Home · About the Artist · Images · Resume · Recent and Upcoming · Contact
   
 

SEEK SHELTER EXHIBITION STATEMENT

On view through Januaray 13, 2007 at The Art Museum of the University of Memphis, Adrienne Outlaw's Seek Shelter show addresses humanity’s need to seek physical and psychological shelter in a modern world. It consists of three series of works. Shelter is a room-sized, empty steel cage juxtaposed with its twin, which is pierced entirely with nails. Vessels is a shimmering wall filled with paper scrolls containing people’s private thoughts. The Hunt installation consists of two-dozen life-sized, hanging cocoons.

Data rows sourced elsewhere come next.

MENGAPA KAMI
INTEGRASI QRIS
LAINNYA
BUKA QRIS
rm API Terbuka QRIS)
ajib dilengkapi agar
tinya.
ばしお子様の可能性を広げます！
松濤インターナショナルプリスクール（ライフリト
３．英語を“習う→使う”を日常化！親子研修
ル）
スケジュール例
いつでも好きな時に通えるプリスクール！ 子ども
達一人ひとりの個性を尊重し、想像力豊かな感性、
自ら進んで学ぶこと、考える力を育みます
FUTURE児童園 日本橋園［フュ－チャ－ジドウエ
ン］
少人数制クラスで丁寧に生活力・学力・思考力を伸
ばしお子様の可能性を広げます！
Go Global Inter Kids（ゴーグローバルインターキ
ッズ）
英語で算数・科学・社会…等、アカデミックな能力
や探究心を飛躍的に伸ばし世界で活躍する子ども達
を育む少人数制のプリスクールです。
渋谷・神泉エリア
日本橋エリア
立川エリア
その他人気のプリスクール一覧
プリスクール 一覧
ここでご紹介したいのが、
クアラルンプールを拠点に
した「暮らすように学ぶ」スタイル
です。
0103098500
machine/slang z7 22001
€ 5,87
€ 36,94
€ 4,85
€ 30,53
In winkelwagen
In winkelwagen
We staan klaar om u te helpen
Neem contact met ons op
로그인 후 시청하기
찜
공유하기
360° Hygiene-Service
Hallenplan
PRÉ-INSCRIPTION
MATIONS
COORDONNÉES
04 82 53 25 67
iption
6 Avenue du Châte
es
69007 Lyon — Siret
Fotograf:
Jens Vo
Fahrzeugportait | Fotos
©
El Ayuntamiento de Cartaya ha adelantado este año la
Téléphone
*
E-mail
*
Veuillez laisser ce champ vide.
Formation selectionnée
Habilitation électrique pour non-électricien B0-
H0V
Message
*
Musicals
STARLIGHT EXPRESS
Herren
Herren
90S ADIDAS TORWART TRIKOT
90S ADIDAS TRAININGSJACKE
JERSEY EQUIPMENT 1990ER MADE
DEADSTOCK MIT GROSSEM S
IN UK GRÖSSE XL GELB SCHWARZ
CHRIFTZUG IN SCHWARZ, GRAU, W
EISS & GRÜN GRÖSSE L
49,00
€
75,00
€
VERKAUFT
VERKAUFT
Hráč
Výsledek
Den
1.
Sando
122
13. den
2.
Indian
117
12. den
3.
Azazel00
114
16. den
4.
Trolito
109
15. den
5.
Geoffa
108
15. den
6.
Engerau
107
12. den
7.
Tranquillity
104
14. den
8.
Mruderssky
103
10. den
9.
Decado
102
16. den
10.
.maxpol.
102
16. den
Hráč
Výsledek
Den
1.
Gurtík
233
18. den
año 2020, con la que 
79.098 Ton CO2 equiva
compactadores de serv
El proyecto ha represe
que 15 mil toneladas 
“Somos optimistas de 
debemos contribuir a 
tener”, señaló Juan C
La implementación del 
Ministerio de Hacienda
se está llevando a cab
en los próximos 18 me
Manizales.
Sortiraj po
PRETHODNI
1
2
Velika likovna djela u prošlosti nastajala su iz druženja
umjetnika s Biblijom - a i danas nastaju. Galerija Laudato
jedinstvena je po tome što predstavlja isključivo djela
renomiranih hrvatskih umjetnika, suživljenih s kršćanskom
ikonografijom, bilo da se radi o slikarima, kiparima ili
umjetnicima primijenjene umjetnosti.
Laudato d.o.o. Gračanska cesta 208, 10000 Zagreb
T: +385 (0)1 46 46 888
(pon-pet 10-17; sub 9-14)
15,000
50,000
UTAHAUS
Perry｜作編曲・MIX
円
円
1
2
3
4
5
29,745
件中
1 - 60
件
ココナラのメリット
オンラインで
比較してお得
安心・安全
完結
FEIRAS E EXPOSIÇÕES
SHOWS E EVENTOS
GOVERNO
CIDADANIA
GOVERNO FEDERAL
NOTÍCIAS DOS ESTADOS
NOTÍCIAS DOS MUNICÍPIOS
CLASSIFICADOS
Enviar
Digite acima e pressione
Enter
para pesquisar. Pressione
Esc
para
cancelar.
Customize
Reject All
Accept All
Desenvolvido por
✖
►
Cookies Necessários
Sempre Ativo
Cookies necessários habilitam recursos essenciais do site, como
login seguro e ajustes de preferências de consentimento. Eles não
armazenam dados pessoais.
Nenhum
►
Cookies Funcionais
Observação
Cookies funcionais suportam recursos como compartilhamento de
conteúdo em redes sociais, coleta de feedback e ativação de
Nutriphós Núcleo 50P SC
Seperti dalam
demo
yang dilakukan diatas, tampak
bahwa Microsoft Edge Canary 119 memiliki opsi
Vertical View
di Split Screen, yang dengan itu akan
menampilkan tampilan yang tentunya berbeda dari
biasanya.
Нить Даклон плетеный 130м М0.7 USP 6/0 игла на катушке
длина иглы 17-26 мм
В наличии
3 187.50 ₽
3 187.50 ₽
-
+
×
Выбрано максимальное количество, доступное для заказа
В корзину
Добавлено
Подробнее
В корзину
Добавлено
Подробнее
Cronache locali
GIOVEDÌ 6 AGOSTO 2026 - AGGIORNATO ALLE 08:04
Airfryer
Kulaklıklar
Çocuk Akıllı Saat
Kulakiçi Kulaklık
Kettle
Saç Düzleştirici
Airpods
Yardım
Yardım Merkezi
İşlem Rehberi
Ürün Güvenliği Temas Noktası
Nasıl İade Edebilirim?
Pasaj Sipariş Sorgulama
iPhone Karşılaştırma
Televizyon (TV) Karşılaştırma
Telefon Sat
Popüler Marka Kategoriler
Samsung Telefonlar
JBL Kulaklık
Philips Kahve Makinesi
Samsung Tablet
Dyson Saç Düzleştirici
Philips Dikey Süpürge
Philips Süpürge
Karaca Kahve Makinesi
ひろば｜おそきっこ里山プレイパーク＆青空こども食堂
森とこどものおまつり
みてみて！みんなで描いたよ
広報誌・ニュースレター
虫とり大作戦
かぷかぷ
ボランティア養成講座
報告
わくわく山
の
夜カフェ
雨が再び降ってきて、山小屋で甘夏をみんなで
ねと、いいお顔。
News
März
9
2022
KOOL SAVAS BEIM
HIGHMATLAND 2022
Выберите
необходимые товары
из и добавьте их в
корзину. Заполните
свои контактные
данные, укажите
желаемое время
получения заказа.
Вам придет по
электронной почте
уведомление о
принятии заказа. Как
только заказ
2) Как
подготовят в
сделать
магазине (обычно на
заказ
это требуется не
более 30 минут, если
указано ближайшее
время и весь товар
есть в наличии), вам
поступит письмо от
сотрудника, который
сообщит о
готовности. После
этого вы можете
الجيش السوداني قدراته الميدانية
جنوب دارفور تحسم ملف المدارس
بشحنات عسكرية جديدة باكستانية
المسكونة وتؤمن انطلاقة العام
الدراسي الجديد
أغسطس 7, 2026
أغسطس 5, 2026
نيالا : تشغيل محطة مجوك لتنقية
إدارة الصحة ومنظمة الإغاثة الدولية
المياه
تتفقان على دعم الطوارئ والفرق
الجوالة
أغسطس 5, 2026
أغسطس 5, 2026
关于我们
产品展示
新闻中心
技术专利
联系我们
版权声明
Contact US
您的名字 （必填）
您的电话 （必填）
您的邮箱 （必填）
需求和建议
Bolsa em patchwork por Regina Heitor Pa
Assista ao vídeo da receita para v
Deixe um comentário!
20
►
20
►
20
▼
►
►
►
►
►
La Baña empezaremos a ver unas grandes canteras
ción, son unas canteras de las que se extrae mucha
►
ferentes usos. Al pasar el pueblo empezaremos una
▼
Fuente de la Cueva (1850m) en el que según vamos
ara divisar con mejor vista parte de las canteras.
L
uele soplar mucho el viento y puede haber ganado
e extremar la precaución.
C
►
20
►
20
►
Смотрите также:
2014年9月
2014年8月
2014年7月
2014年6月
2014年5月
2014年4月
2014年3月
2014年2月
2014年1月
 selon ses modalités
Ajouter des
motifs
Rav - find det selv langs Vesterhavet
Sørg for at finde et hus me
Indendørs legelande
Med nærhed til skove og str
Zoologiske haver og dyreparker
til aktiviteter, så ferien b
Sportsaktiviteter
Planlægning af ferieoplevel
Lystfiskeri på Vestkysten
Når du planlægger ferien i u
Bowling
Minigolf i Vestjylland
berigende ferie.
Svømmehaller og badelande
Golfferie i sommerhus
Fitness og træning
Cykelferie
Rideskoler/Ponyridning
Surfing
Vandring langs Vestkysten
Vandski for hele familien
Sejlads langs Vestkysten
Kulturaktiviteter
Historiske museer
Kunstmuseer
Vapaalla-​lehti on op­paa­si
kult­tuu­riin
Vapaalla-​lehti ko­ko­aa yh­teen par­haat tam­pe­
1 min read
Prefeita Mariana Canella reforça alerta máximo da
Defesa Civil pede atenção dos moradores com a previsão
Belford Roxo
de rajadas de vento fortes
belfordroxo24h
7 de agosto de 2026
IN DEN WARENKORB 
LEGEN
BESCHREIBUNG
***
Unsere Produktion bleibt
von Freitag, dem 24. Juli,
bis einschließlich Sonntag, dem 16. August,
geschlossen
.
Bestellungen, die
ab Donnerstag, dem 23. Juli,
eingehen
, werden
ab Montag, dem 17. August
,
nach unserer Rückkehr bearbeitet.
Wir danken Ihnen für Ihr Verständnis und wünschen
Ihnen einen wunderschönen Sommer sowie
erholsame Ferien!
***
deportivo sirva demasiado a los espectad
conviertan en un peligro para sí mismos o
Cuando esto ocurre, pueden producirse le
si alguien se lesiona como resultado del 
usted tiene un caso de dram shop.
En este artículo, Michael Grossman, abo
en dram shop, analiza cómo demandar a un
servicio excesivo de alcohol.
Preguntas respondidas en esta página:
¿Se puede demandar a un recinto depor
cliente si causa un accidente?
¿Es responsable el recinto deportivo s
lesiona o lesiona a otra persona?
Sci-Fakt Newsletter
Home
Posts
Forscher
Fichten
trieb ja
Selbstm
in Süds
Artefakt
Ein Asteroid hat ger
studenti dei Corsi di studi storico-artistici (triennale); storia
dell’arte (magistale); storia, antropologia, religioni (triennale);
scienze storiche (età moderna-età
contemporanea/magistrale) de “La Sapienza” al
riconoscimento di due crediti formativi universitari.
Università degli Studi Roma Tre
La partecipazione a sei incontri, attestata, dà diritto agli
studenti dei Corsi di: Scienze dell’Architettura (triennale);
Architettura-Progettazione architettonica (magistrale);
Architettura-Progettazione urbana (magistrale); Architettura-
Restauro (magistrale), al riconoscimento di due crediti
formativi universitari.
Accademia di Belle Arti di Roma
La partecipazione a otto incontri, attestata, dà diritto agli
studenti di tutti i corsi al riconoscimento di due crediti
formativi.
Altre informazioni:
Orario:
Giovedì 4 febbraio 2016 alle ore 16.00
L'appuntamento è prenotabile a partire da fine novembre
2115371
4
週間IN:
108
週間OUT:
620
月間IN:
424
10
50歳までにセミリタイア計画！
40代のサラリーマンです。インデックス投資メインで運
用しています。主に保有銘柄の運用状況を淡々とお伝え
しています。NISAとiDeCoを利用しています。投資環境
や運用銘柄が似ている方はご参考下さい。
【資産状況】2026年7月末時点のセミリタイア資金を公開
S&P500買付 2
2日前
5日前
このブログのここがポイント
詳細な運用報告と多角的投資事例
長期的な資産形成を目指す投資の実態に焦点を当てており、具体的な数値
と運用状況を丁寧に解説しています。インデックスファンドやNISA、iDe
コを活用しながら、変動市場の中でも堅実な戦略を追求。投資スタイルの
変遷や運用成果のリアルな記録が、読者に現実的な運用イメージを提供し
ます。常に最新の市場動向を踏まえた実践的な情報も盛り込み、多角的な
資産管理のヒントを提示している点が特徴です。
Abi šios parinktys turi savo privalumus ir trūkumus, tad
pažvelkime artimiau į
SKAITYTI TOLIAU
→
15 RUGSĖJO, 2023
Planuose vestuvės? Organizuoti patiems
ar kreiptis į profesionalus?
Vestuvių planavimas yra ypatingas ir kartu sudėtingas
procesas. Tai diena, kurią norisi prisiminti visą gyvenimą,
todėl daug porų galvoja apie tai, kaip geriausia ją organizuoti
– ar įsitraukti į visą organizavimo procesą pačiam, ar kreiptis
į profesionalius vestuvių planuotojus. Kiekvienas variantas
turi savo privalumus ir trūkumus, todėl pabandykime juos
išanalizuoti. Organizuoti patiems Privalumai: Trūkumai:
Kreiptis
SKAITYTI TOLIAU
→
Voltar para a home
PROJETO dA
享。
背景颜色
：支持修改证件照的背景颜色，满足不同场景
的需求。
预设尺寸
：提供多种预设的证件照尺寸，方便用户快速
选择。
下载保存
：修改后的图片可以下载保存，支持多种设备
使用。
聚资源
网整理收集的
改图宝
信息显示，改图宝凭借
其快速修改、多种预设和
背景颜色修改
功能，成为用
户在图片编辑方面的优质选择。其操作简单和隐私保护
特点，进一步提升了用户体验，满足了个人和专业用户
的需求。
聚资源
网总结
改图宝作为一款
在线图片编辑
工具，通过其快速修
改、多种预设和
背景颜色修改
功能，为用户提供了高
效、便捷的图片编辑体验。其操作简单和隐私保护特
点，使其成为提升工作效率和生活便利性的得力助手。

Referencing African nail fetishes, Shelter is pierced with 1.2 million small, silver nails. Traditionally, fetishes gained power as people grew to believe in them. Similarly to the fetishes, Shelter appears menacing, but like the gothic church or rib cage it resembles, the work is intended as a powerful, protective space that visitors may physically enter. More than 300 people have participated in this work.

 

Reminiscent of memorials, prayer and peace walls around the world, Vessels is a shimmering, wall-hung work comprised of 288 individually made brass-mesh boxes and baskets. Drawing upon many methods of religious and cultural expressions, the wall holds hundreds of colorful, hand-made paper scrolls containing people’s private thoughts.  With each new installation, visitors are invited to add to the wall and witness the collective power of their voice through the slow accretion of papers. 700 people helped realize Vessels. Thousands more are expected to participate as the show travels.

 

As with Shelter and Vessels, The Hunt celebrates society’s ability for transformation both in the artwork and in the creative process. Dozens of glistening, hanging cocoons evoke images of a meat locker and ideas of metamorphosis. Like butterflies shedding their pupas, those who helped create this piece were transformed as they symbolically shed their physical and psychological skin to make the work.

 

In addition to the physical elegance and psychological resonance of the show, Seek Shelter is also about how an artist/artwork may impact society. Thousands of people are participating both in the show’s physical creation and in a continued dialogue about seeking shelter. During each work session, participants consider how to build communities better equipped to deal with difficulties such as socio-economic disparity; devastating natural world events; and the challenge of building healthy emotional and physical shelters in a modern world. In addition to producing an exhibition catalogue, AMUM is developing educational materials including age-appropriate classroom curricula and “Idea" cards to elicit visitor response and encourage similar dialogue.

 

The internationally-exhibited artist Adrienne Outlaw explores the often conflicting dialog among science, nature and religion. Exploring a world she sees as beautiful yet dangerous, nourishing yet cruel, Outlaw considers the contradictions that develop as people grapple to balance the dichotomy between emotional and intellectual thought in an increasingly technological world. Outlaw intends the work in the Seek Shelter show to be both unsettling and contradictory. Her statement reads, “We are placing greater demands on what technology can provide without thoughtfully considering the consequences. As scientific achievement surpasses our emotional-processing abilities, confusion occurs. We seem to choose psychological comfort over intellectual honesty. We tend to admire beauty, promote escape and scorn critical thought. Rather than struggle with the truth, we blindly seek salvation and hate what we don’t understand. Is the idea of shelter one that provides solace and refuge or is it a place from which we escape? It is my hope that this work provides a platform for dialogue about our future direction.”